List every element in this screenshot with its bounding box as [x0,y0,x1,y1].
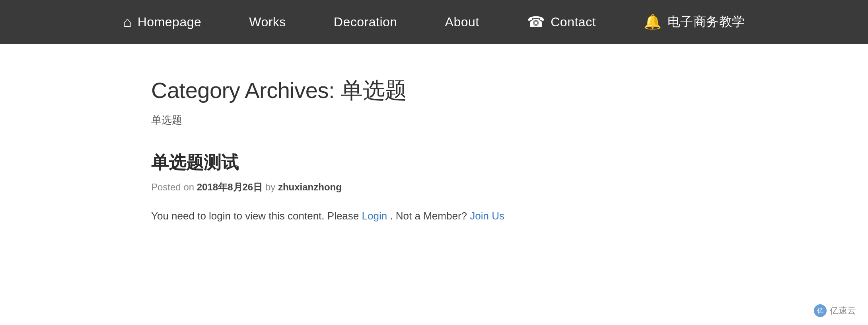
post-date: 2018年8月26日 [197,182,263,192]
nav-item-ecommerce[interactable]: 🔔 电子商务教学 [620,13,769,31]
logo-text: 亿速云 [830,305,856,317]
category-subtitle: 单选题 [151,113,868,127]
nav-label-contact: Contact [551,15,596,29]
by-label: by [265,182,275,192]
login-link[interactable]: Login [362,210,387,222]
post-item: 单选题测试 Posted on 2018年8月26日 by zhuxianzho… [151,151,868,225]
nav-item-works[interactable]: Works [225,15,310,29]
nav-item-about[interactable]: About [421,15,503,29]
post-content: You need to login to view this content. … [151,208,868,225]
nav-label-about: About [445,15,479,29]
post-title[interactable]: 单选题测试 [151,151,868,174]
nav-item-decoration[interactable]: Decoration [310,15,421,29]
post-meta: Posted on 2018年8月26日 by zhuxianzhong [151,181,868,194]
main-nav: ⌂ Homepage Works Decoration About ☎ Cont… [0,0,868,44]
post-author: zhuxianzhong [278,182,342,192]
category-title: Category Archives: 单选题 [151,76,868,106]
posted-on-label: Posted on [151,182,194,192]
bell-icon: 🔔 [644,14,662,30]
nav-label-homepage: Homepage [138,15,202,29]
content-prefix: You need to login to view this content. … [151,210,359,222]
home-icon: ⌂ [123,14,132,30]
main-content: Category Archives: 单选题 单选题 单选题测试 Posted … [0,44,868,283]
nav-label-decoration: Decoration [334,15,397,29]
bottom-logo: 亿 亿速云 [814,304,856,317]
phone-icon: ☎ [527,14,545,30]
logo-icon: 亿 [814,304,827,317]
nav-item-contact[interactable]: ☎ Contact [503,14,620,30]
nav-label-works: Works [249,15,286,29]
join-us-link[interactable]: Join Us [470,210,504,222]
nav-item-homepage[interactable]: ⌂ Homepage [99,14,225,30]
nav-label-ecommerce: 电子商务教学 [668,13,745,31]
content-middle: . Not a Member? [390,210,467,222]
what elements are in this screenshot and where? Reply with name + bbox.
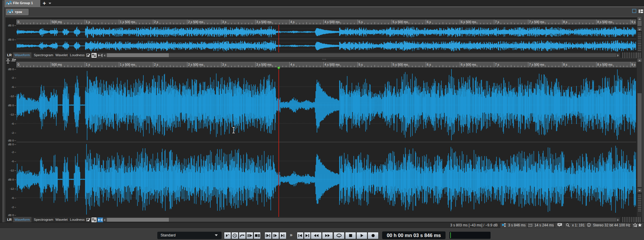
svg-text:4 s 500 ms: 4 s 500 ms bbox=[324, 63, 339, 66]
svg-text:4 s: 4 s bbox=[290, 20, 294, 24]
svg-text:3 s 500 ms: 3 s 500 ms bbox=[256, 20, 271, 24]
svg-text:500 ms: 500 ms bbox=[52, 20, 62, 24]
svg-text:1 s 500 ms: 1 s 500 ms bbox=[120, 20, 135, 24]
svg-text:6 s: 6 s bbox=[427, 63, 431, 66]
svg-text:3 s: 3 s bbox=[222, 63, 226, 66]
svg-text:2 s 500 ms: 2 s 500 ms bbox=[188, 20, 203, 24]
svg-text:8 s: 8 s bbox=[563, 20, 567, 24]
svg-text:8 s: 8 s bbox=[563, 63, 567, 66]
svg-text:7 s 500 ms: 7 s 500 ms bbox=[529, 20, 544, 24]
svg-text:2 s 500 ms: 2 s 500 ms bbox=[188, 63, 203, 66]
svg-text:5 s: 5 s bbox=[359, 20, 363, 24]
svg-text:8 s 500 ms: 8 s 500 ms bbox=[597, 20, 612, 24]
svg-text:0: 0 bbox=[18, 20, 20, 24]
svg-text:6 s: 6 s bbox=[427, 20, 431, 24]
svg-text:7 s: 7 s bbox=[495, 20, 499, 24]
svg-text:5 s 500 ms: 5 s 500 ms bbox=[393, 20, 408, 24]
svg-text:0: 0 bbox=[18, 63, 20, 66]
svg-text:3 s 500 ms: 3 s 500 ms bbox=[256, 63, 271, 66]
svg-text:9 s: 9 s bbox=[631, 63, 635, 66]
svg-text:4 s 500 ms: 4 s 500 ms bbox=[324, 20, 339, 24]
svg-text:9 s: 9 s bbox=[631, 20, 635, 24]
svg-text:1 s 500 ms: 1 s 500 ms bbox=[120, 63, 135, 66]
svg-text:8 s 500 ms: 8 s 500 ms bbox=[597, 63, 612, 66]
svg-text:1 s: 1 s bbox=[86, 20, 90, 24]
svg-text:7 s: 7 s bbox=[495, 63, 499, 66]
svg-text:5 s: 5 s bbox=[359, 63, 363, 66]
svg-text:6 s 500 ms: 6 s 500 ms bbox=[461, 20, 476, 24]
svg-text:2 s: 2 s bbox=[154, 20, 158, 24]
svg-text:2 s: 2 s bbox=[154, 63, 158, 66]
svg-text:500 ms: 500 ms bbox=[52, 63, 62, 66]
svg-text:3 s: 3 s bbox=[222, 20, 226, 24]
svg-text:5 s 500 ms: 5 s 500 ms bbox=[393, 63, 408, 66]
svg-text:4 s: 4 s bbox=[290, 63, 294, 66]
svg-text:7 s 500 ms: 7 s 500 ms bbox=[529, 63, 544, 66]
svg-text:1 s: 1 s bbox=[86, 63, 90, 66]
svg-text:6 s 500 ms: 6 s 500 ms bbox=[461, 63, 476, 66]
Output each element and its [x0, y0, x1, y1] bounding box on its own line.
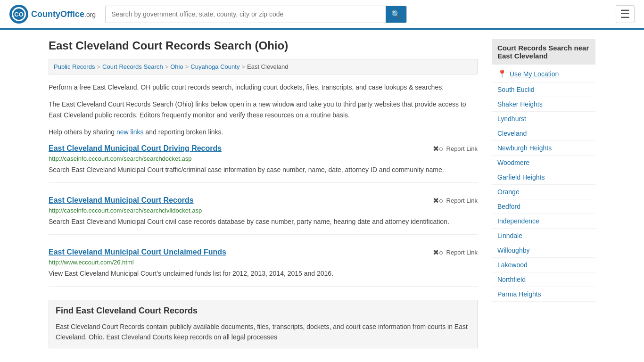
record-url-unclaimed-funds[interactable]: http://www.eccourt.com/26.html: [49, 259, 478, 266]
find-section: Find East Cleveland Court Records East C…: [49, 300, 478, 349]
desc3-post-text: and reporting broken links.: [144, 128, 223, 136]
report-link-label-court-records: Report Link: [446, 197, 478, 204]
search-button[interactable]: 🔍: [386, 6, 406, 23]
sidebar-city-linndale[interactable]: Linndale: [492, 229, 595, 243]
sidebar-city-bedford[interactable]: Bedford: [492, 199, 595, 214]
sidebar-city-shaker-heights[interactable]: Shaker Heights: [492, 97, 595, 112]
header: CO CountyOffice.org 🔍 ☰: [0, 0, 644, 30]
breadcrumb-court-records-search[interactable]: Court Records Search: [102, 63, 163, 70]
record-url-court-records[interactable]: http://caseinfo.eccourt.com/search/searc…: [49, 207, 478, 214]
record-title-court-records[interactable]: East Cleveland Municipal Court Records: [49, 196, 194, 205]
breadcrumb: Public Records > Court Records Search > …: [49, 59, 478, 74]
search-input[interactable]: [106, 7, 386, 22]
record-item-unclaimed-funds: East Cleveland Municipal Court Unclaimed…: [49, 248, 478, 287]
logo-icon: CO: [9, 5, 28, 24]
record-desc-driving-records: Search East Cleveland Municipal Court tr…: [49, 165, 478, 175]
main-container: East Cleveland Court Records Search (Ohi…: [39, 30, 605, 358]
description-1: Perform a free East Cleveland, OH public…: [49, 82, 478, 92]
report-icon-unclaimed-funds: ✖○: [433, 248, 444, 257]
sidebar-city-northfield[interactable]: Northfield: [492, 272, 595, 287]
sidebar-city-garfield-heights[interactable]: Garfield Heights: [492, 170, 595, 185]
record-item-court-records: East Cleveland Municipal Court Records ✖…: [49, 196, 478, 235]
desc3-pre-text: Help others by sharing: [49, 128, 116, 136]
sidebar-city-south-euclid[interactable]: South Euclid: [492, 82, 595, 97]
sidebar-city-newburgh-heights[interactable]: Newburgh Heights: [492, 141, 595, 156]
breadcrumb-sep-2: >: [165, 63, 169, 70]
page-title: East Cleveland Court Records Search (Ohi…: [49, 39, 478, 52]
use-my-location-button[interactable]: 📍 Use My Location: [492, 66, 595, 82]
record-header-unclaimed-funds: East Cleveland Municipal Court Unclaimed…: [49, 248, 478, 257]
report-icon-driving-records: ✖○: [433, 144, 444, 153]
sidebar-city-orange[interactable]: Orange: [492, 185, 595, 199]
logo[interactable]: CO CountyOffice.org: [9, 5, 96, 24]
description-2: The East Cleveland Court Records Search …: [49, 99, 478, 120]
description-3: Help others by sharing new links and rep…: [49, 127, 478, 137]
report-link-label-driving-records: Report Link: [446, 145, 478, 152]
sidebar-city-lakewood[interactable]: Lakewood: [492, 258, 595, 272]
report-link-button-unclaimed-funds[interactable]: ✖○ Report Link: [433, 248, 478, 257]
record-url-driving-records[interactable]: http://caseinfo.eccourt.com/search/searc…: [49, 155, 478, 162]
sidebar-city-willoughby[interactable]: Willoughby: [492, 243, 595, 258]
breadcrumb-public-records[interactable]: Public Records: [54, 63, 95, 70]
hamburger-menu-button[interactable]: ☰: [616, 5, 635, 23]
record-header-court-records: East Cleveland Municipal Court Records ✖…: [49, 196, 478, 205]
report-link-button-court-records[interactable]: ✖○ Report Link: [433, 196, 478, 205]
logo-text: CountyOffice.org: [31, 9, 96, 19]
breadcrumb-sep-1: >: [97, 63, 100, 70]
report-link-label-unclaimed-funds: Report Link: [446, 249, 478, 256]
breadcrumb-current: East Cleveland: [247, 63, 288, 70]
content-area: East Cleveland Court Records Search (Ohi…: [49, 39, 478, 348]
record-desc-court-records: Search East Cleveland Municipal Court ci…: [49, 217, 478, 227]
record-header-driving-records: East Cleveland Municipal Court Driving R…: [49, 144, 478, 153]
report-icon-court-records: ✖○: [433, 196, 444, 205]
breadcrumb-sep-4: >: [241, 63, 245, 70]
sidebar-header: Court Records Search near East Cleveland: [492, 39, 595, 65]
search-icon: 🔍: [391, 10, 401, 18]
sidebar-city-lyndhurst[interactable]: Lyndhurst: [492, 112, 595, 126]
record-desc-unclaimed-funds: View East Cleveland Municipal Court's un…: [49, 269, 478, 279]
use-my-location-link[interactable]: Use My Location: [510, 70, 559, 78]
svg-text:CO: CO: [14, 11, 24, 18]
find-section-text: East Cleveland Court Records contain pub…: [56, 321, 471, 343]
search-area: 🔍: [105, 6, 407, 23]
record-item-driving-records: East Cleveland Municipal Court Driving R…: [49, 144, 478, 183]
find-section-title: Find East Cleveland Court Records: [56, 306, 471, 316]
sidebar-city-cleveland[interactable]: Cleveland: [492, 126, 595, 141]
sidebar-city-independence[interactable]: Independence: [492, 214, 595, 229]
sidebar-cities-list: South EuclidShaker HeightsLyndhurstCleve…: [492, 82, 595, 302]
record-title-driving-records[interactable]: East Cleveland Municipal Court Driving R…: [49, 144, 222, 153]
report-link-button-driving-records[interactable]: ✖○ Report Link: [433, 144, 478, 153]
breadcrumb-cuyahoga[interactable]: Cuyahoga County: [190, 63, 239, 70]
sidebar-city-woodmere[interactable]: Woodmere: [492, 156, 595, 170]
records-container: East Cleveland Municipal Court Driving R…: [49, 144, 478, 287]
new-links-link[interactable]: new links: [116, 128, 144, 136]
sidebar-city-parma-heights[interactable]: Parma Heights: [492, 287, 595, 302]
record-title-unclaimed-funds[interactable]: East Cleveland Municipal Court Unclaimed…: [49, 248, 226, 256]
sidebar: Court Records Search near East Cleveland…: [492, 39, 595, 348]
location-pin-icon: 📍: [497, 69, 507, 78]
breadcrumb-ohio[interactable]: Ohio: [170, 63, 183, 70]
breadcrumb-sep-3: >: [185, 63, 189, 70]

Assignment
Examine the records and pull out every line where the string "contact" occurs.

Solution for this exercise
nav-label-contact: Contact [551,15,596,29]
nav-item-contact[interactable]: ☎ Contact [503,14,620,30]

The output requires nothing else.